Both programs share logic. For example, numinfo needs is_dec_digit() to classify characters, and numconv needs similar digit-handling code. Rather than copy-paste that code into both programs (redundancy is a code-quality deduction), we factor the common helpers into a third file that both programs compile against.
flowchart TD
A["numinfo.c<br/>(main + helpers it owns)"] -->|"#include numhelpers.h"| C["numhelpers.c<br/>is_dec_digit()<br/>is_bin_digit()<br/>is_hex_digit()<br/>..."]
B["numconv.c<br/>(main + helpers it owns)"] -->|"#include numhelpers.h"| C
C -.->|"declared in"| H["numhelpers.h<br/>(prototypes)"]
A -.-> H
B -.-> H
The key idea: shared functions live in one place (numhelpers.c), their prototypes live in a header (numhelpers.h), and each main program includes that header so the compiler knows the function signatures.
2. Separate Compilation and Headers¶
Why split into multiple files?¶
A single giant .c file is hard to read, hard to test, and forces a full rebuild every time you touch anything. Separate compilation lets us:
- Reuse code (
numhelpers.cserves bothnuminfoandnumconv) - Organize code by responsibility
- Recompile only what changed (when wired up with a
Makefile)
The header file holds prototypes¶
A C prototype (function declaration) tells the compiler a function's name, return type, and parameter types — without the body. When numinfo.c calls is_dec_digit('7'), the compiler must already know that is_dec_digit takes a char and returns a bool. The prototype provides that information.
Create numhelpers.h:
#ifndef NUMHELPERS_H
#define NUMHELPERS_H
#include <stdbool.h>
// Prototypes: type signatures only, no bodies.
bool is_dec_digit(char c);
bool is_bin_digit(char c);
bool is_hex_digit(char c);
bool is_dec_str(char *s);
bool is_bin_str(char *s);
bool is_hex_str(char *s);
#endif // NUMHELPERS_H
The #ifndef / #define / #endif trio is an include guard. It prevents the header's contents from being processed twice if it gets included through multiple paths, which would cause duplicate-definition errors.
Put the actual function bodies (definitions) in numhelpers.c:
#include <stdbool.h>
#include "numhelpers.h"
bool is_dec_digit(char c) {
return c >= '0' && c <= '9';
}
bool is_bin_digit(char c) {
return c == '0' || c == '1';
}
bool is_hex_digit(char c) {
return is_dec_digit(c)
|| (c >= 'a' && c <= 'f')
|| (c >= 'A' && c <= 'F');
}
// ... is_dec_str, is_bin_str, is_hex_str ...
Including the header in each program¶
At the top of both numinfo.c and numconv.c, include the standard library headers you need, then your own header. Note the difference in bracket style:
#include <stdio.h> // angle brackets: system/standard headers
#include <stdbool.h>
// ...
#include "numhelpers.h" // double quotes: your own project headers
<stdio.h>uses angle brackets — the compiler searches the standard system include directories."numhelpers.h"uses double quotes — the compiler searches your project directory first.
Compiling and linking¶
Once the files are in place, you can build each executable by handing all the needed .c files to gcc at once:
Each command compiles the listed source files and links them into a single executable. numhelpers.c appears in both because both programs depend on those helpers.

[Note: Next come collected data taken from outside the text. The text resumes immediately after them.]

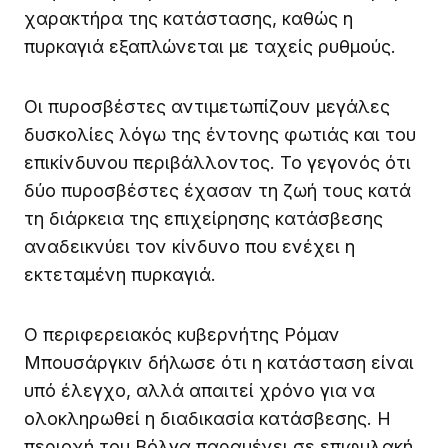
χαρακτήρα της κατάστασης, καθώς η
πυρκαγιά εξαπλώνεται με ταχείς ρυθμούς.
Οι πυροσβέστες αντιμετωπίζουν μεγάλες
δυσκολίες λόγω της έντονης φωτιάς και του
επικίνδυνου περιβάλλοντος. Το γεγονός ότι
δύο πυροσβέστες έχασαν τη ζωή τους κατά
τη διάρκεια της επιχείρησης κατάσβεσης
αναδεικνύει τον κίνδυνο που ενέχει η
εκτεταμένη πυρκαγιά.
Ο περιφερειακός κυβερνήτης Ρόμαν
Μπουσάργκιν δήλωσε ότι η κατάσταση είναι
υπό έλεγχο, αλλά απαιτεί χρόνο για να
ολοκληρωθεί η διαδικασία κατάσβεσης. Η
περιοχή του Βόλγα παραμένει σε επιφυλακή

3. The C Build Pipeline: Compiling, Assembling, and Linking¶
Even a one-file program is more than "compile and run." Understanding the pipeline now pays off when we mix C and assembly later.
flowchart LR
A["first.c<br/>(C source)"] -->|"compile + assemble<br/>gcc"| B["first.o<br/>(object code)"]
S["startup code<br/>(C runtime, libc)"] --> L["Linker"]
B --> L
L --> E["first<br/>(executable)"]
When you run gcc -o first first.c, several stages happen behind the scenes:
- Preprocess — expand
#includeand#define. - Compile — translate C into assembly.

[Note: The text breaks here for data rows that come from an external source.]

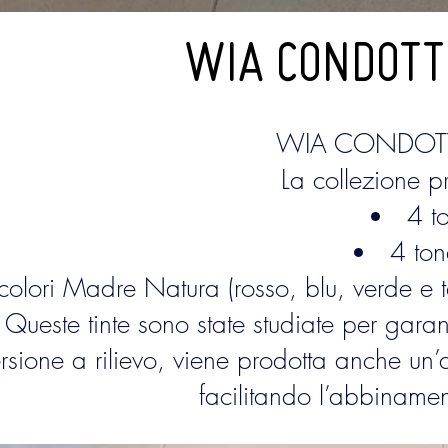
WIA CONDOTTI
WIA CONDOTTI è
La collezione 
4 t
4 ton
colori Madre Natura (rosso, blu, verde e ter
Queste tinte sono state studiate per garant
ersione a rilievo, viene prodotta anche un
facilitando l’abbinament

- Assemble — translate assembly into machine code (an object file,
.o). - Link — combine your object file(s) with startup code and the C library into a runnable executable.

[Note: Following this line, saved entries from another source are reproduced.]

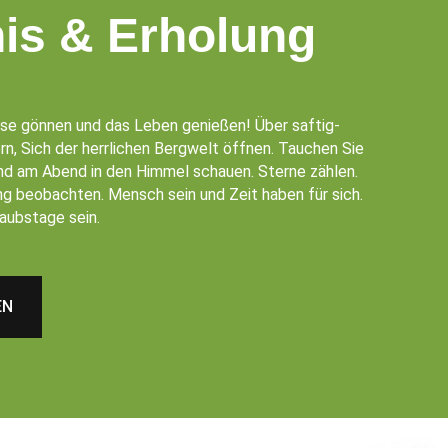
nis & Erholung
se gönnen und das Leben genießen! Über saftig-
n, Sich der herrlichen Bergwelt öffnen. Tauchen Sie
Und am Abend in den Himmel schauen. Sterne zählen.
 beobachten. Mensch sein und Zeit haben für sich.
aubstage sein.
EN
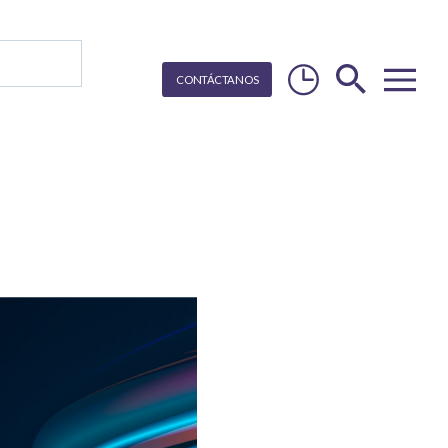
CON
T
Á
C
T
ANOS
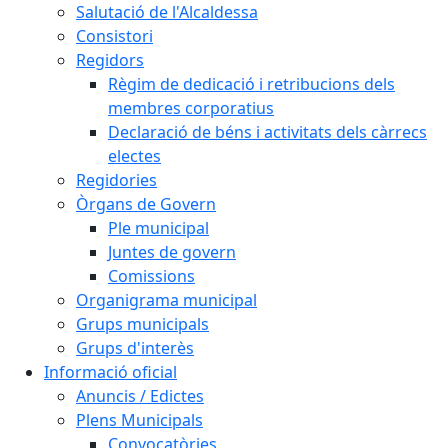
Salutació de l'Alcaldessa
Consistori
Regidors
Règim de dedicació i retribucions dels
membres corporatius
Declaració de béns i activitats dels càrrecs
electes
Regidories
Òrgans de Govern
Ple municipal
Juntes de govern
Comissions
Organigrama municipal
Grups municipals
Grups d'interès
Informació oficial
Anuncis / Edictes
Plens Municipals
Convocatòries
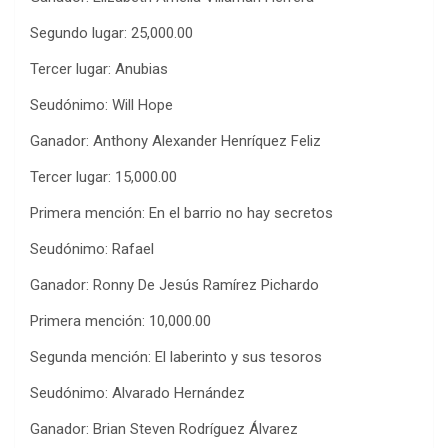
Segundo lugar: 25,000.00
Tercer lugar: Anubias
Seudónimo: Will Hope
Ganador: Anthony Alexander Henríquez Feliz
Tercer lugar: 15,000.00
Primera mención: En el barrio no hay secretos
Seudónimo: Rafael
Ganador: Ronny De Jesús Ramírez Pichardo
Primera mención: 10,000.00
Segunda mención: El laberinto y sus tesoros
Seudónimo: Alvarado Hernández
Ganador: Brian Steven Rodríguez Álvarez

The "startup" piece is important: your main is not actually the first code to run. The C runtime startup code sets up the stack, prepares argc/argv, calls main, and then turns main's return value into the process exit status.
Two paths to the same machine code¶
This course will write programs partly in C and partly in assembly. Consider two functions that do the same thing — one written in C (first_c.c) and one written in assembly (first_s.s):
first_c.c first_s.s
+-------------+ +-------------+
| main() { | | main: |
| ... | | ... |
| ... | | ... |
| } | | |
+-------------+ +-------------+
(C source) (assembly source)
A C compiler turns C into machine code; an assembler turns assembly into machine code. They meet at the same place — object files — which the linker stitches together. The naming convention we use throughout the course:
| Suffix | Meaning | Example |
|---|---|---|
.c |
C source | add2_c.c (C implementation) |
.s |
Assembly source | add2_s.s (assembly implementation) |
.o |
Object code (machine code, not yet linked) | add2_s.o |
| (none) | Linked executable | add2 |
In Lab 02 you'll get a Makefile, a main C file, a C implementation, and an assembly stub. The main program calls both the C version and the assembly version with the same arguments so you can confirm they produce identical results:
4. What Is Assembly Language?¶
Assembly language is a human-readable form of machine code (machine language).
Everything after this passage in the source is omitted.